As a creative consultancy that marries rigorous strategy with world-class creative capabilities, every piece of work that BrightHouse produces is born from collaboration. While collaboration has long been central to the way we operate, we are constantly learning to maintain our position on the leading edge of this practice. To keep us fresh, we recently conducted an internal luminary workshop to explore the nuances of productive collaboration as a team.
If you have cracked the cover of a major business publication in the last few years, you have likely noticed that collaboration has become a pet topic among experts. In businesses plagued by fragmentation and opacity, It has become conventional wisdom that “collaboration pays.” Today more than ever as “traditional hierarchies continue to flatten,” businesses demand higher levels of cooperation across functions, tenures, and business units. Collaboration, as one writer recently quipped, is “next to godliness” in the modern business environment.
The virtues of collaboration range from the practical—reducing fragmentation and opacity streamline daily work—to the psychological and the visionary. New research has shown that collaborative working environments create synergies and unleash untapped potential because they instill a sense of perceived safety among team members.

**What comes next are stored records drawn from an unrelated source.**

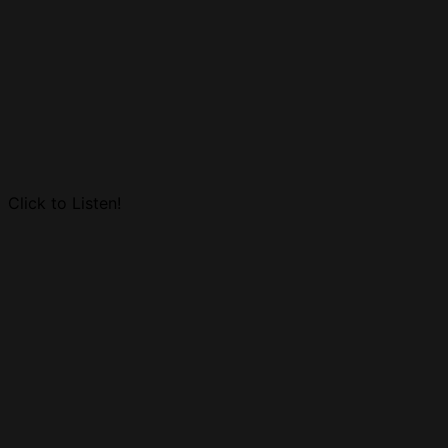
Click to Listen!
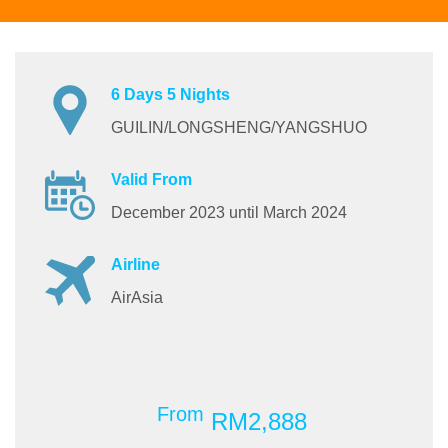
6 Days 5 Nights
GUILIN/LONGSHENG/YANGSHUO
Valid From
December 2023 until March 2024
Airline
AirAsia
From
RM2,888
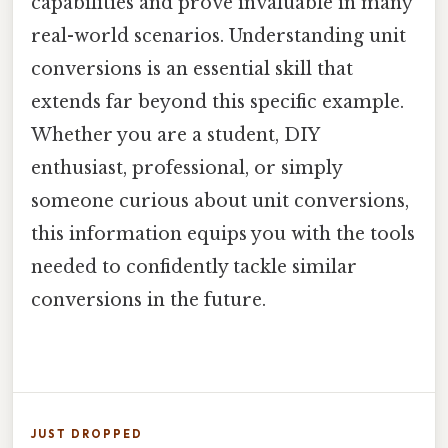
capabilities and prove invaluable in many
real-world scenarios. Understanding unit
conversions is an essential skill that
extends far beyond this specific example.
Whether you are a student, DIY
enthusiast, professional, or simply
someone curious about unit conversions,
this information equips you with the tools
needed to confidently tackle similar
conversions in the future.
JUST DROPPED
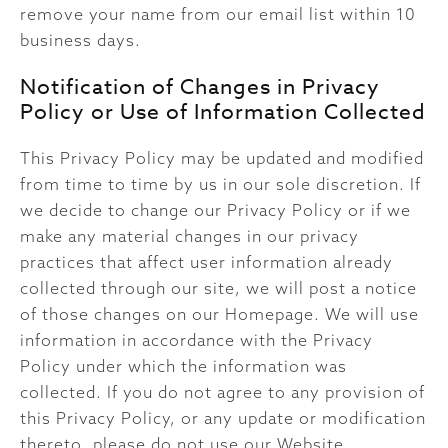
remove your name from our email list within 10
business days.
Notification of Changes in Privacy
Policy or Use of Information Collected
This Privacy Policy may be updated and modified
from time to time by us in our sole discretion. If
we decide to change our Privacy Policy or if we
make any material changes in our privacy
practices that affect user information already
collected through our site, we will post a notice
of those changes on our Homepage. We will use
information in accordance with the Privacy
Policy under which the information was
collected. If you do not agree to any provision of
this Privacy Policy, or any update or modification
thereto, please do not use our Website.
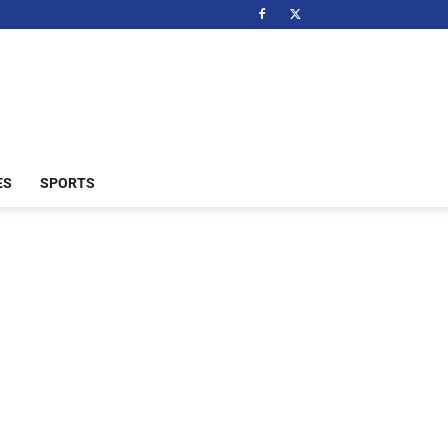
ES
SPORTS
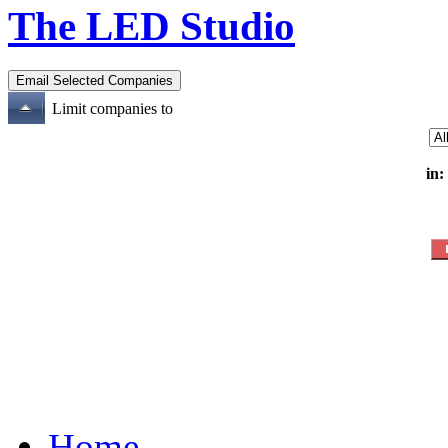
The LED Studio
Limit companies to
in:
Home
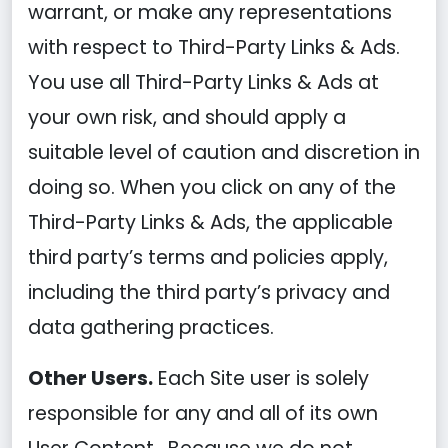
warrant, or make any representations
with respect to Third-Party Links & Ads.
You use all Third-Party Links & Ads at
your own risk, and should apply a
suitable level of caution and discretion in
doing so. When you click on any of the
Third-Party Links & Ads, the applicable
third party’s terms and policies apply,
including the third party’s privacy and
data gathering practices.
Other Users.
Each Site user is solely
responsible for any and all of its own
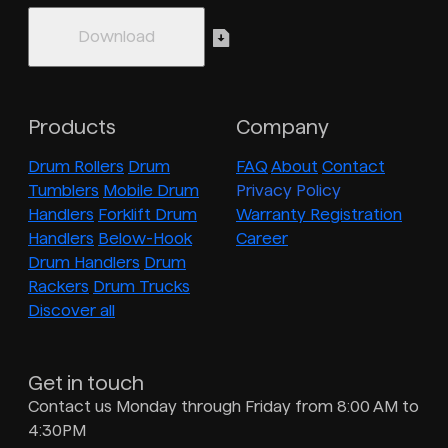
Products
Company
Drum Rollers
Drum
FAQ
About
Contact
Tumblers
Mobile Drum
Privacy Policy
Handlers
Forklift Drum
Warranty Registration
Handlers
Below-Hook
Career
Drum Handlers
Drum
Rackers
Drum Trucks
Discover all
Get in touch
Contact us Monday through Friday from 8:00 AM to
4:30PM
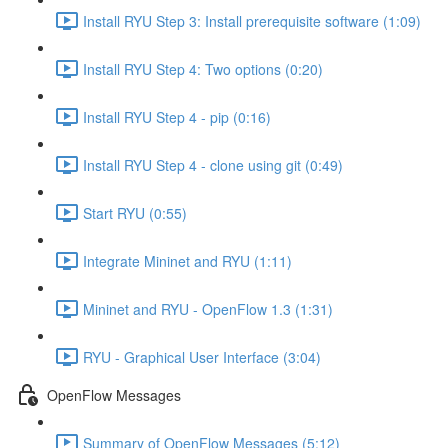
Install RYU Step 3: Install prerequisite software (1:09)
Install RYU Step 4: Two options (0:20)
Install RYU Step 4 - pip (0:16)
Install RYU Step 4 - clone using git (0:49)
Start RYU (0:55)
Integrate Mininet and RYU (1:11)
Mininet and RYU - OpenFlow 1.3 (1:31)
RYU - Graphical User Interface (3:04)
OpenFlow Messages
Summary of OpenFlow Messages (5:12)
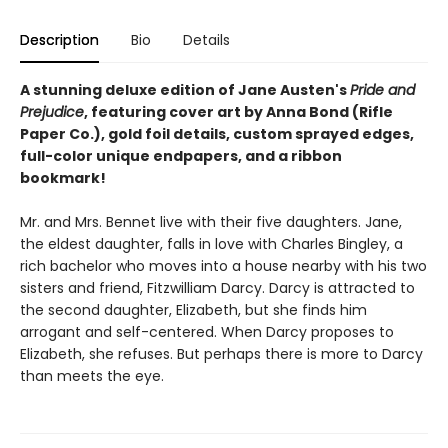
Description
Bio
Details
A stunning deluxe edition of Jane Austen's
Pride and
Prejudice
, featuring cover art by Anna Bond (Rifle
Paper Co.), gold foil details, custom sprayed edges,
full-color unique endpapers, and a ribbon
bookmark!
Mr. and Mrs. Bennet live with their five daughters. Jane,
the eldest daughter, falls in love with Charles Bingley, a
rich bachelor who moves into a house nearby with his two
sisters and friend, Fitzwilliam Darcy. Darcy is attracted to
the second daughter, Elizabeth, but she finds him
arrogant and self-centered. When Darcy proposes to
Elizabeth, she refuses. But perhaps there is more to Darcy
than meets the eye.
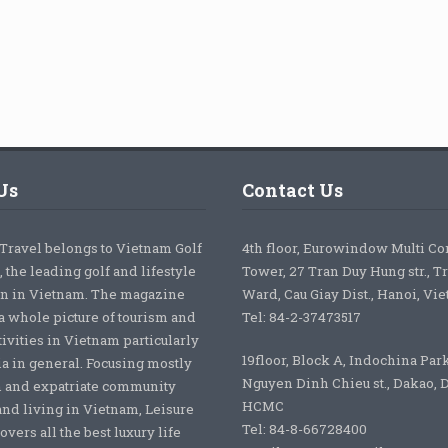
Us
Contact Us
 Travel belongs to Vietnam Golf
4th floor, Eurowindow Multi C
 the leading golf and lifestyle
Tower, 27 Tran Duy Hung str., T
on in Vietnam. The magazine
Ward, Cau Giay Dist., Hanoi, Vi
a whole picture of tourism and
Tel: 84-2-37473517
tivities in Vietnam particularly
19floor, Block A, Indochina Par
ia in general. Focusing mostly
Nguyen Dinh Chieu st., Dakao, Di
 and expatriate community
HCMC
nd living in Vietnam, Leisure
Tel: 84-8-66728400
overs all the best luxury life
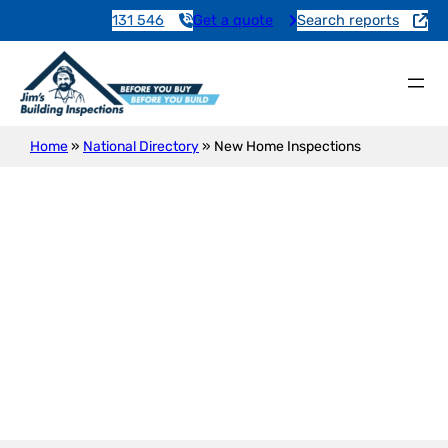
131 546
Get a quote
Search reports
Home
»
National Directory
»
New Home Inspections
New Construction Inspection
Birchmore Lagoon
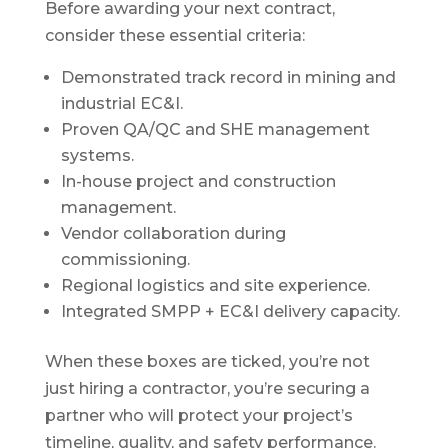
Before awarding your next contract,
consider these essential criteria:
Demonstrated track record in mining and
industrial EC&I.
Proven QA/QC and SHE management
systems.
In-house project and construction
management.
Vendor collaboration during
commissioning.
Regional logistics and site experience.
Integrated SMPP + EC&I delivery capacity.
When these boxes are ticked, you’re not
just hiring a contractor, you’re securing a
partner who will protect your project’s
timeline, quality, and safety performance.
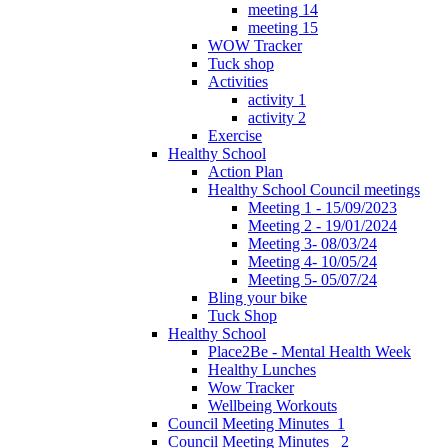
meeting 14
meeting 15
WOW Tracker
Tuck shop
Activities
activity 1
activity 2
Exercise
Healthy School
Action Plan
Healthy School Council meetings
Meeting 1 - 15/09/2023
Meeting 2 - 19/01/2024
Meeting 3- 08/03/24
Meeting 4- 10/05/24
Meeting 5- 05/07/24
Bling your bike
Tuck Shop
Healthy School
Place2Be - Mental Health Week
Healthy Lunches
Wow Tracker
Wellbeing Workouts
Council Meeting Minutes_1
Council Meeting Minutes _2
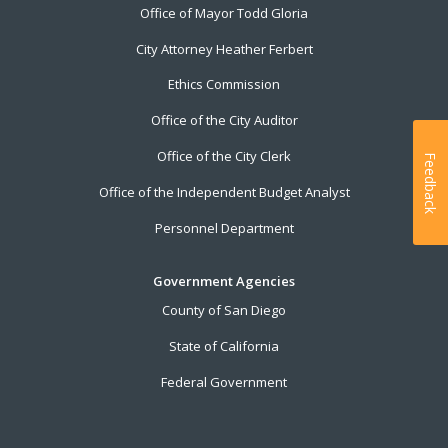
Office of Mayor Todd Gloria
City Attorney Heather Ferbert
Ethics Commission
Office of the City Auditor
Office of the City Clerk
Feedback
Office of the Independent Budget Analyst
Personnel Department
Government Agencies
County of San Diego
State of California
Federal Government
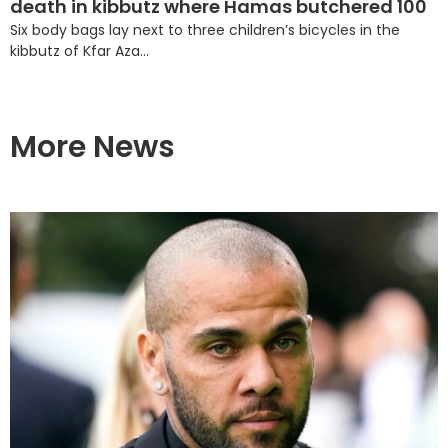
death in kibbutz where Hamas butchered 100
Six body bags lay next to three children’s bicycles in the
kibbutz of Kfar Aza...
More News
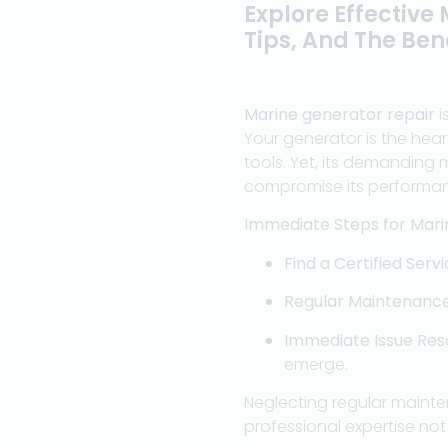
Explore Effective
Tips, And The Bene
Marine generator repair
i
Your generator is the hear
tools. Yet, its demanding 
compromise its performa
Immediate Steps for Mari
Find a Certified Serv
Regular Maintenanc
Immediate Issue Res
emerge.
Neglecting regular mainte
professional expertise no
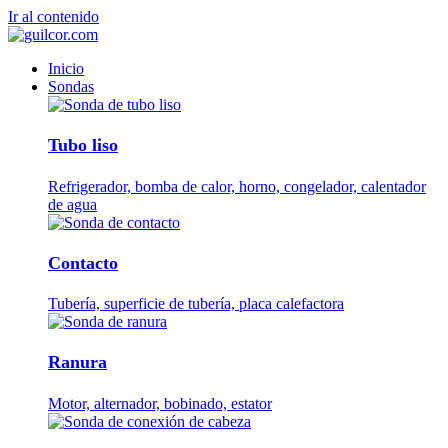
Ir al contenido
Inicio
Sondas
Tubo liso
Refrigerador, bomba de calor, horno, congelador, calentador
de agua
Contacto
Tubería, superficie de tubería, placa calefactora
Ranura
Motor, alternador, bobinado, estator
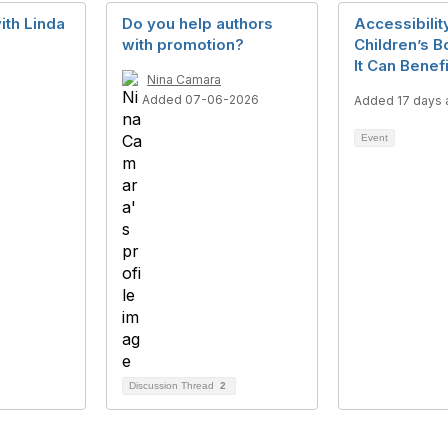
ith Linda
Do you help authors
Accessibility
with promotion?
Children’s 
It Can Benef
6
Nina Camara
Added 07-06-2026
Added 17 days 
Event
Discussion Thread
2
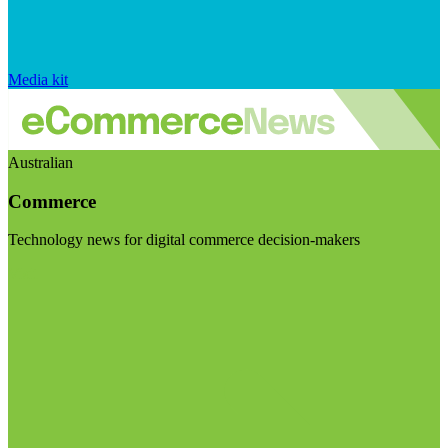
Media kit
Australian
Commerce
Technology news for digital commerce decision-makers
Visit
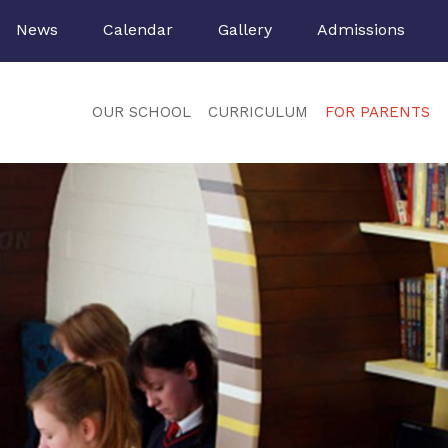
News
Calendar
Gallery
Admissions
OUR SCHOOL
CURRICULUM
FOR PARENTS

More recently, the promise of collaboration has been tempered by warnings against its excesses. Unregulated collaboration runs amok—and it turns our most valuable collaborators into institutional bottlenecks that slow work even as they elevate it. Collaboration breaks down boundaries but excessive collaboration can lead to bottlenecks.
As part of our ongoing Learning Agenda, BrightHouse invited actor and activist John Kern to lead a workshop, hosted at the Atlanta Contemporary Art Museum. John is an expert in fostering communication among diverse groups and the co-founder of MeMo, a consultancy that provides training and strategies for enhancing communication and cooperation in professional environments.
The two-hour event began with some reflections from John, who introduced the image of traditional Japanese joinery. The traditional construction methods of Japan relied on joining pieces of wood without any external fasteners or binding agents. Over time, as the pieces grow and expand into one another, the joints become stronger rather than weaker. John encouraged us to take this image as a metaphor for the collaborative enterprise.
John’s insights also pushed us to draw some distinctions. We discovered that collaboration is distinct from coordination on one hand, and cooperation, on the other. While coordination involves narrow, short-term goals, cooperation is directed toward broader mandates—still relies on a need-to-know model that retains a high degree of opacity. Collaborators go beyond the coordination and cooperation models; they work toward shared goals to create something entirely new.
Most importantly, John helped us understand that the root of effective collaboration is empathy. Grounded in trust, collaboration is built on the social capital that develops slowly in groups and strengthens over time. Great collaborators can accelerate the process by always assuming positive intent among their partners. But trust-building has a long arc, and the very best collaborators will ultimately share one virtue above all others: patience.